Quer dizer, Mendes vive na lua, ou perto do satélite da terra. Um major do exército vivendo na lua A casa onde mora é uma autêntica homenagem à arquitectura, feita pelas suas próprias mãos, seguindo as indicações dos espíritos. Desenhou-a e dirigiu a sua construção, como mestre de obra e como pedreiro, pegando ele também o fio-de-prumo, as pás para amassar o cimento e erguendo a obra bloco a bloco. Hoje está ali uma construção de bom nível, espaçosa e arejada.
Quando perguntámos a Mendes quem tinha feito a planta da sua casa, que faz inveja a quem quer que seja, ele desenhou nos lábios um sorriso matreiro e respondeu: “Fui eu, porquê?”. E nós apenas lhe contra-respondemos dizendo que é pelo facto de ela ser bonita. Bem conseguida. “Isto não é nada”, prosseguia Mendes. “Se eu vos levar a verem outros sítios, outras casas projectadas e construídas por mim, vocês não vão acreditar”.
“Fui eu que fiz esta escultura”. É uma obra-prima, que merece ser vista em galerias outras. “Eu não vendo os meus trabalhos ao desbarato, ou a singulares. Eles têm que ser contemplados em lugares públicos. Uma obra de arte não pode ficar fechada em paredes pequenas”. E talvez será por isso que Mendes mantém aquele “monstro” na varanda, para que todos os seus visitantes o sintam. Fernando Mendes é um militar que está no exército desde os finais de 1974, logo depois dos Acordos de Lusaka. Esteve em Boane, onde foi afecto à Secção das Artes, por terem descoberto nele talento para isso.
“Enquanto eu fazia desenhos técnicos para o exército, fui descobrindo outras habilidades que já existiam em mim, como, por exemplo, as artes plásticas, que venho abraçando até hoje, com muito amor e carinho”. Chegámos à casa de Fernando Mendes numa manhã de quinta-feira e, para além deste lado introduziu-nos na sua sala de visitas, onde, nas paredes, tem duas cabeças embalsamadas, de animais bravios. Uma delas é de um enorme e assustador cudo. “Também sou caçador. Aprendi a caçar com os macondes, e foi bom porque me sinto homem de verdade, quando vou à caça trago carne para os militares e agora para a minha família. Tenho licença para o efeito”.

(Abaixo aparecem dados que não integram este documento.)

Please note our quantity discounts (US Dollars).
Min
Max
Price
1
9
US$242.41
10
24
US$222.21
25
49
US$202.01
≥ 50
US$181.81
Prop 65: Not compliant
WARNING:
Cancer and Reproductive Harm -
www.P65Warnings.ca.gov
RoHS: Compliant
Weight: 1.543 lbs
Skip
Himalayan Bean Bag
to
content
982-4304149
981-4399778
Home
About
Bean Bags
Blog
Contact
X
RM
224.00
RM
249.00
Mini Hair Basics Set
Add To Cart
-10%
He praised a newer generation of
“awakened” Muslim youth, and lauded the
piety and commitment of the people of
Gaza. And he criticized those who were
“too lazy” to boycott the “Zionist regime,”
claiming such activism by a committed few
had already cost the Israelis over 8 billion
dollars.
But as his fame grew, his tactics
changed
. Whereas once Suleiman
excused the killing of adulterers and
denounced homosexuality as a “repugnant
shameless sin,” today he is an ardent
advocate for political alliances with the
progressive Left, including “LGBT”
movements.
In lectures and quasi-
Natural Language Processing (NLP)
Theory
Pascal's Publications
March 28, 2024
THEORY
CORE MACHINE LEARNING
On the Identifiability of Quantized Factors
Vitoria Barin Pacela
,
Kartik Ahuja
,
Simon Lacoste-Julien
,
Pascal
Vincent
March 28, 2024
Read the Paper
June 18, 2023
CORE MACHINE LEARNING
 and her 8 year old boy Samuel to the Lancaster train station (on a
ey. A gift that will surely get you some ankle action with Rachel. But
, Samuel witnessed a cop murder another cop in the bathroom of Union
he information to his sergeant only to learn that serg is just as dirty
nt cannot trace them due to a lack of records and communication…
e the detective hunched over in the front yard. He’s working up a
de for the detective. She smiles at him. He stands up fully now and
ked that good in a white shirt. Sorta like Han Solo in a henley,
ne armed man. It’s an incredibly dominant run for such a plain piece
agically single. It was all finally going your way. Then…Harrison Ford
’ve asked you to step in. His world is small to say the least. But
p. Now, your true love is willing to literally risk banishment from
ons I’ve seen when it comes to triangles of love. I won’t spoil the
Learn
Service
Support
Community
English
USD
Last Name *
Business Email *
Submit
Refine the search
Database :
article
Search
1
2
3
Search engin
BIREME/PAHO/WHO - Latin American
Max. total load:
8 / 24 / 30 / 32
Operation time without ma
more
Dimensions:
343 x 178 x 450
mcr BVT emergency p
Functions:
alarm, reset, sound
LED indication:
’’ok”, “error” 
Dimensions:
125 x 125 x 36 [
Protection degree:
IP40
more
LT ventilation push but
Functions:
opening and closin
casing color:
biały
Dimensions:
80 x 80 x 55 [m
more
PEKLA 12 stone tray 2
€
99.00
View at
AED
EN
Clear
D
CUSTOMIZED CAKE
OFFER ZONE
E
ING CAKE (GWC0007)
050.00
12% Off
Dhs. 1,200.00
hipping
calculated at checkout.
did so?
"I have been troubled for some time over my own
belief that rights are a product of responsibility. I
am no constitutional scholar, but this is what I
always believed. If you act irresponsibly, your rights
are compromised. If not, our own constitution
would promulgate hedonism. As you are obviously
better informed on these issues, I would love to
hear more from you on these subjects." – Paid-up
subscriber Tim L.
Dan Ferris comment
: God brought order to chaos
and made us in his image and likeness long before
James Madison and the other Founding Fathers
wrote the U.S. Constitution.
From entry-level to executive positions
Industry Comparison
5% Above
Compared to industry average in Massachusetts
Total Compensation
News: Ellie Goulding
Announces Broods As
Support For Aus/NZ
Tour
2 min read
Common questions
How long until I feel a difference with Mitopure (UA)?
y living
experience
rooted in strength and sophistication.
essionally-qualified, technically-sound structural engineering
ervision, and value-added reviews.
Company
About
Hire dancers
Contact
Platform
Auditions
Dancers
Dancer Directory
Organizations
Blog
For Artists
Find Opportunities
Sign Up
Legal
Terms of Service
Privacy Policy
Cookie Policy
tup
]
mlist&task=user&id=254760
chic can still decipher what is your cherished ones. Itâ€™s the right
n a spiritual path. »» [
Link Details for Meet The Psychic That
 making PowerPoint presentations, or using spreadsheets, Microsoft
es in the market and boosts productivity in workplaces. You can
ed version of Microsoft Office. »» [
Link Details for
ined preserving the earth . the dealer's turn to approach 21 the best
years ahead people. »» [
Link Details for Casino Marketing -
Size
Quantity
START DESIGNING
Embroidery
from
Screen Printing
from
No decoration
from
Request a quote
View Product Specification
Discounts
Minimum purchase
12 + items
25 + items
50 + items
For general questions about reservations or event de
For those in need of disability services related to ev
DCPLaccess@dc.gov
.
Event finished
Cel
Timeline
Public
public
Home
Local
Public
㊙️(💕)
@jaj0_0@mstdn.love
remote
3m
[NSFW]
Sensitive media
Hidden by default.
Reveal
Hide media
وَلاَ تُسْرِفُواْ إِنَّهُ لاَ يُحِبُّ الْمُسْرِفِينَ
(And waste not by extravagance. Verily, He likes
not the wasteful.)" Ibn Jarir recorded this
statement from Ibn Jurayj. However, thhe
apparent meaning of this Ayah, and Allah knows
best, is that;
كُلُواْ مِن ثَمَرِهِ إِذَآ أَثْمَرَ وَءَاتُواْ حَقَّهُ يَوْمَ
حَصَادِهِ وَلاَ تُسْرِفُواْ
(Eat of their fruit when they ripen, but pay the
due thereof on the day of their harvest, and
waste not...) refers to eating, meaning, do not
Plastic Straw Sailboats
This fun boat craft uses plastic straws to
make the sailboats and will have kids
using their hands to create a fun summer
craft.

Aliás, segundo a tradição dos macondes, um homem que nunca foi à caça, não é homem, não é nada. Mas o que nos vai espantar mais ainda é a preparação de Mendes para embalsamar animais. “Aprendi com Augusto Cabral, um homem que deixou em mim marcas muito fortes na minha trajectória. Cabral tinha uma grande capacidade de trabalho e um carácter muito forte. Aprendi muito com ele”.
EXPOSIÇÃO PARA O “ 25”
Fernando Mendes pegou nas suas obras e protagonizou uma exposição na semana passada, na cidade de Maputo. Será uma espécie de retrospectiva de um percurso também registado por várias mostras nos quartéis e em alguns lugares públicos. Foi um evento concorrido - para além do público em geral - por militares e altas patentes do exército. “Estou bastante honrado por ter mostrado, uma vez mais, aquilo que faço com as minhas mãos e com a minha mente.
Tudo o que é bonito é para ser visto e eu tento mostrar aquilo que de bonito existe em mim”. Recorde-se que Fernando Mendes, no primeiro aniversário do @Verdade, celebrado no mês de Agosto, ofereceu um quadro ao nosso jornal, representado pelo director-geral, Erick Charas, a que deu o nome “A Verdade”, com uma imagem simbolizando a mulher.
“Eu ofereci-vos este quadro antes de estar emoldurado. Agora já está e levei-o à exposição. Veja só que muitos queriam comprá-lo e eu recusei a proposta porque o valor daquela obra não está no dinheiro, mas no seu significado. É o apoio moral que dou a um semanário que, sem dúvida, é do povo, para o povo”. E este é Fernando Mendes, ou uma parte do Fernando Mendes, um homem que vive na lua!